Dead space air is mostly a mixture of nasal and ambient air. It is reassuring that the inclusion of dead space air in the breath analysis did not affect the final VOC levels as this suggests low upper airways and nasal VOC concentrations as well as low environmental levels of the measured gases. Even though dead space air did not affect the level of the gasses measured, we advise discarding its collection to reduce the possibility of sporadically elevated environmental levels of acetone and ethanol.

The breathing parameters studied may affect exhaled gases differently depending on their biological and physical properties, therefore, it is crucial to underline that other gases not measured in the current study, with different biophysical properties may be affected. Therefore, we suggest that exhaled breath for VOC analysis should always be collected in a standardised manner as described in the current manuscript.

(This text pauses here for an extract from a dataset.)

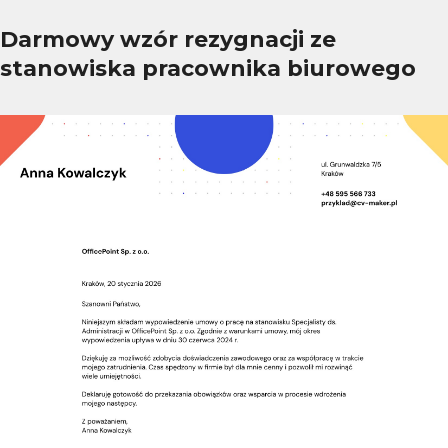
Darmowy wzór rezygnacji ze
stanowiska pracownika biurowego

The presence of water vapour in the exhaled breath presents a technical challenge as it interferes with the measurement of other gases with molecular weights close to that of water. In order to reduce this error, we have limited our analysis to gases with molecular weight dissimilar from water. This approach together with a controlled collection of the exhaled breath has provided an excellent inter and intra- session reproducibility.

Because VOCs are present in the exhaled breath at very low concentrations, another potential error may derive from contamination with environmental air. Some authors have minimised this problem by concentrating the exhaled breath [2628] or passing it through a scrubber [29, 30]. Notably, the lack of a significant correlation between exhaled breath VOCs and the concentration of the same gases in concurrent ambient samples may indicate that environmental contamination was not relevant in our study. We controlled environmental contamination by reducing air leaks in the tubing system and carefully sealing the reservoir where the exhaled breath was collected.. Furthermore, exhaling against a resistance producing a mouth pressure of at least 5 cm H2O may have reduced contamination of the exhaled breath with nasal and environmental air by closing the soft palate as previously described [20].

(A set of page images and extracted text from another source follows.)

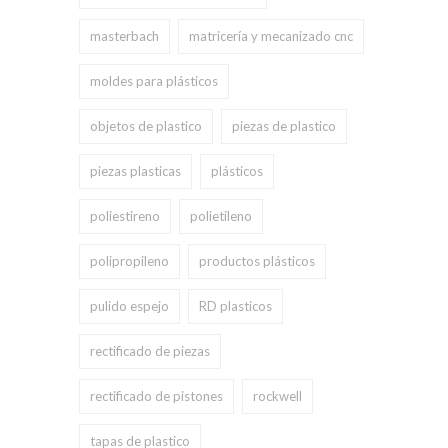
masterbach
matricería y mecanizado cnc
moldes para plásticos
objetos de plastico
piezas de plastico
piezas plasticas
plásticos
poliestireno
polietileno
polipropileno
productos plásticos
pulido espejo
RD plasticos
rectificado de piezas
rectificado de pistones
rockwell
tapas de plastico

Other factors which potentially influence the levels of VOCs in the breath are diet [3134] and alcohol consumption [35]. As expected, alcohol rapidly and significantly increased the levels of exhaled ethanol which gradually decreased and returned to baseline levels 3.5 hours after wine consumption. This supports the hypothesis that breath ethanol levels reflect a metabolic process and not alcohol vapours coming from the stomach immediately after drinking wine.

Previous reports have shown that the diet may affect the levels of ethanol [36, 37]. In our study there was a tendency for higher levels of breath ethanol 30 minutes after the ingestion of food however this was not statistically significant. Interestingly, there was a trend for increased ethanol levels following breakfast rather than lunch even though none of them was statistically significant. This may be related to the higher content of carbohydrates in the former which may have been metabolised to form ethanol.

Conclusions

We analysed the factors potentially affecting the levels of some VOCs in the breath and standardised a method for their measurement controlling breathing parameters and diet. Under these conditions, we demonstrated that both intra-session and inter-session reproducibility of the method were satisfactory. We believe that the standardization of the method for the measurement of VOCs in the breath is necessary to provide the reliability required for its research and clinical use and we suggest that the study of new VOCs should include a thorough analysis of their physiology as this may provide information on the origin of any specific VOC in the respiratory tract.